This 2019 paper by Lucas Bourtoule, Varun Chandrasekaran, Christopher Choquette-Choo, Hengrui Jia, Adelin Travers, Baiwu Zhang, David Lie, and Nicolas Papernot tackled a problem created by privacy law: how do you make a trained model forget a person’s data after they ask to be deleted. Once data is folded into a model’s parameters, deleting the original record does not remove its influence, and models are known to memorize training examples, so the obligation to delete does not stop at the database.
The naive solution, retraining the whole model from scratch every time someone requests deletion, is far too slow and expensive for large models and frequent requests. The paper’s contribution, SISA training, short for Sharded, Isolated, Sliced, and Aggregated, restructures training so unlearning is cheap. The data is split into shards, a separate model is trained on each shard, and the shards are further sliced so the training order is recorded. When a deletion request arrives, only the one shard containing that record needs to be retrained, and only from the slice where the record first appears, rather than the entire dataset. The authors reported substantial speedups over full retraining, for example “4.63x” on one benchmark, while keeping accuracy close to a normally trained model.
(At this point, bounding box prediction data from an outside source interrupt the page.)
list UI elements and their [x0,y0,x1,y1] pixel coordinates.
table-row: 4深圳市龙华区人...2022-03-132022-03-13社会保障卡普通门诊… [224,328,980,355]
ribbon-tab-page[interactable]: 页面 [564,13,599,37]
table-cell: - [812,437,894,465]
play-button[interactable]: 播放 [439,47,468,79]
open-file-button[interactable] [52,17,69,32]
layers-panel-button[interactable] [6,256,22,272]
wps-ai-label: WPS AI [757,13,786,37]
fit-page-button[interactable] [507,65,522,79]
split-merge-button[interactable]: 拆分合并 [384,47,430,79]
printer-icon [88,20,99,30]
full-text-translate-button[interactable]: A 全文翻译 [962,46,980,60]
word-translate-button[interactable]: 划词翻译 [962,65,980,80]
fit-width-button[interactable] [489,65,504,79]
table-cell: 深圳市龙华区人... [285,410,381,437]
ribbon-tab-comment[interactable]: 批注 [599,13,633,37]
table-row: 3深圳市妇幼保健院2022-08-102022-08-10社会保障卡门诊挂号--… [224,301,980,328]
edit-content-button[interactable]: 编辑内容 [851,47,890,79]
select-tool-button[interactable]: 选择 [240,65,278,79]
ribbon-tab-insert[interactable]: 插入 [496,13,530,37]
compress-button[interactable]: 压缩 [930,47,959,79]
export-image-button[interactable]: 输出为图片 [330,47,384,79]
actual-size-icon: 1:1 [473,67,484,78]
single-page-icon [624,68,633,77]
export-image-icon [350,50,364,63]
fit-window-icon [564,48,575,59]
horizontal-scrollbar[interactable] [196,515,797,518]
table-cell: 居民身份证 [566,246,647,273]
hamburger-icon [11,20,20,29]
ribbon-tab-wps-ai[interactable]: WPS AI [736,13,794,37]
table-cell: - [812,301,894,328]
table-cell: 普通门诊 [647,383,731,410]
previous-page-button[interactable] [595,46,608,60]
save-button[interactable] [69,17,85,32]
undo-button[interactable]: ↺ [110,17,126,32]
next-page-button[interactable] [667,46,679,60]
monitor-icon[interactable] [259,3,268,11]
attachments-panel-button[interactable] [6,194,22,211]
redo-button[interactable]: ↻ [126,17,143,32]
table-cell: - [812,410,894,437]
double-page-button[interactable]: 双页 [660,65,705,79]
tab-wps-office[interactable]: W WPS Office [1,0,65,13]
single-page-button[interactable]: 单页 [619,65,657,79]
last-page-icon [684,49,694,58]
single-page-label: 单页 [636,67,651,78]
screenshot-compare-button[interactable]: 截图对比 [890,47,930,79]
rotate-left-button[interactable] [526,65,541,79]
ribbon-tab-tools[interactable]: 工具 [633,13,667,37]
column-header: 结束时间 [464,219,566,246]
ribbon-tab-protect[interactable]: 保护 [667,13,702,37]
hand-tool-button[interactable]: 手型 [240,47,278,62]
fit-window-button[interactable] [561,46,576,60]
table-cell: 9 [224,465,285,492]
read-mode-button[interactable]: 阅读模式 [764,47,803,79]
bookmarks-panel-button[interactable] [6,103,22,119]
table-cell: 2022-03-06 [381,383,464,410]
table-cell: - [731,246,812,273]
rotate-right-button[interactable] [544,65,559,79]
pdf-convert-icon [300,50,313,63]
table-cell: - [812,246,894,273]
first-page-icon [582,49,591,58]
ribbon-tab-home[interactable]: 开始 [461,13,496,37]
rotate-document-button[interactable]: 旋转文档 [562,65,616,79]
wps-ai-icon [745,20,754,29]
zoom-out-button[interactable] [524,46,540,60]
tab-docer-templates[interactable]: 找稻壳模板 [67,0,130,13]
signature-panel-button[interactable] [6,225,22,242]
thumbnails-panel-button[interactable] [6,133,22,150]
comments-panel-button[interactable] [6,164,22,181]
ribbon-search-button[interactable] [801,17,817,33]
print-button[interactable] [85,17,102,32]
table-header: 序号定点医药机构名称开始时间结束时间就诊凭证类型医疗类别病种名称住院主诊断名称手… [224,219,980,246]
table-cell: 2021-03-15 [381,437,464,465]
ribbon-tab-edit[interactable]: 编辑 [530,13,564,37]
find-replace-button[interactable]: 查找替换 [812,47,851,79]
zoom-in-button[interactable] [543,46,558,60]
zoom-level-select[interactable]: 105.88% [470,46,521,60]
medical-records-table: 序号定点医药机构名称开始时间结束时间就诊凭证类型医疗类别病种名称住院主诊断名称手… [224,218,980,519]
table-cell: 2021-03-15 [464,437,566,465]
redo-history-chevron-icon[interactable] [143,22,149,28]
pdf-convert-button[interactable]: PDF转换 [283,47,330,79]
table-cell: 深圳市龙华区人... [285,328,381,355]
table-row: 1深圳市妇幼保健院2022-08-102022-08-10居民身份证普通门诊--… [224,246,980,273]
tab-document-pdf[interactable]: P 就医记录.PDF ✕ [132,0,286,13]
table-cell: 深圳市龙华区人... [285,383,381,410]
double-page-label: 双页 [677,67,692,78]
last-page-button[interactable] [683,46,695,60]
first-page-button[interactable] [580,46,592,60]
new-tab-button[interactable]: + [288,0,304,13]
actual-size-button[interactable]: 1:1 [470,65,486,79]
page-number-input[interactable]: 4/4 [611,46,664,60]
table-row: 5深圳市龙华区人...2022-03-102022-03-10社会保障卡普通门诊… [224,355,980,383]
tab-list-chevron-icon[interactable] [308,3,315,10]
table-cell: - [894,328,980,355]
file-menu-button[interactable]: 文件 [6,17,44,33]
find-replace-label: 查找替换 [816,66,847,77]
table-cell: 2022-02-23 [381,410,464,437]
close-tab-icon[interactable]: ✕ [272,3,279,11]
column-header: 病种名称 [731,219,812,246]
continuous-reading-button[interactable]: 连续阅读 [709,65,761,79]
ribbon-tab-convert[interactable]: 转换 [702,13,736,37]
The work helped define machine unlearning as a research area and connected it directly to the right to be forgotten under regulations like the GDPR.
For a business reader, this paper is the practical answer to a compliance question that is otherwise paralyzing: if a customer exercises a deletion right, can you actually remove their influence from a deployed model without rebuilding it from zero. SISA shows the answer can be yes, if you plan the training architecture for it in advance.